Naked in Death by J.D. Robb
My rating: 1 of 5 stars
DNFed, for 2 reasons:
1) There’s something very un-likable about the main character from the first pages. Like she is trying to be cold and professional, but actually looks like she is trying to be nasty on purpose.
2) This whole book is like a string of predictable clichés one after another. And not even nice ones.
The whole book is soaked through with the feeling of “let me show you something vile, because I think it’s cool”.
It’s everywhere: in the word choices (I find the whole ‘our boy’ talk about the killer distasteful and trying to hard, like children trying to play at ‘badasses’; and the distasteful sex talk everywhere), the victim choices (because of course prostitutes shot in face and genitalia, what else is ‘cool’?), the side characters (pompous sexist senator with gun obsession, flaunting beauty salon worker, … and other stereotypes that hardly require any imagination); dominance games; and so on and so forth.

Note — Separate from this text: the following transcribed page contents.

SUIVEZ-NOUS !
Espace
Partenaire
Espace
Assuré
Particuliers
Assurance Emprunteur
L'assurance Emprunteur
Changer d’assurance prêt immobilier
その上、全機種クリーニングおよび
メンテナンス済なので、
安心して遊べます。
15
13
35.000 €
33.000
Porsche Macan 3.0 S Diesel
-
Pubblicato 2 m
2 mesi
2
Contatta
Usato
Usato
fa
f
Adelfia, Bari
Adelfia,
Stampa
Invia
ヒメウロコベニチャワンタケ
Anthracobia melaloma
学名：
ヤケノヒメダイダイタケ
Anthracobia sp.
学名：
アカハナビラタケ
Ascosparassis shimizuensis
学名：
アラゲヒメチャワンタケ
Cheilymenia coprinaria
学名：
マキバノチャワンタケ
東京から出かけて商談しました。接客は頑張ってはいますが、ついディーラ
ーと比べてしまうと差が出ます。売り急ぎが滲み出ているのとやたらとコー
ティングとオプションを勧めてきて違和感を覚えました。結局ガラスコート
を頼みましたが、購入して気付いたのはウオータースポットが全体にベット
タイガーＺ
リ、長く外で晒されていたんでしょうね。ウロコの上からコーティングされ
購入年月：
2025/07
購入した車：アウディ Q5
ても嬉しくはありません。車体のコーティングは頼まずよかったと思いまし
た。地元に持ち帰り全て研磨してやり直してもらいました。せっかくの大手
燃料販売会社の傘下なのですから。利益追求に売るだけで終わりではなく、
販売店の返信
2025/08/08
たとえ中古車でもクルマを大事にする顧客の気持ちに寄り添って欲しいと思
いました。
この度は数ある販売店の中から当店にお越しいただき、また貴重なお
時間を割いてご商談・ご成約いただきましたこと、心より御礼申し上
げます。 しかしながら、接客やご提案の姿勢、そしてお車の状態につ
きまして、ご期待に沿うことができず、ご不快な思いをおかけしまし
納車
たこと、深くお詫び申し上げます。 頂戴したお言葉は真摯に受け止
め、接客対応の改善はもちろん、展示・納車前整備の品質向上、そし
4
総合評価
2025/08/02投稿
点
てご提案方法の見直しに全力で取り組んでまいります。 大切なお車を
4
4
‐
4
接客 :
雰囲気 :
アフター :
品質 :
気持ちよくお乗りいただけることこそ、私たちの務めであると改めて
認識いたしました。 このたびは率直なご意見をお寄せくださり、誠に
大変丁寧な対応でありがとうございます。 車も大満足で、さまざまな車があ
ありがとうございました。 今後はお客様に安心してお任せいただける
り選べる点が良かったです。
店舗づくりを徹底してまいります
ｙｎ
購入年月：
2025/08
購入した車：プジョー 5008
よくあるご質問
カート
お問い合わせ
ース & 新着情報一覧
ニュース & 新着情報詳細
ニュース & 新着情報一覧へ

Also, the mind-hopping writing doesn’t do this book any favours.
Then the “mysterious, tall, dark, handsome, and rich” couldn’t have been a bigger cliché if we all tried together.
The expensive presents, the coffee mania, the insta-lust, the prostitutes,… every single thing about the part of this book I read felt like the most overused elements you can find stuck up your nose. With a constant unsavoury undertone to boot.
This book is trying to be a serious futuristic crime suspense…but it stops just there. At trying very hard.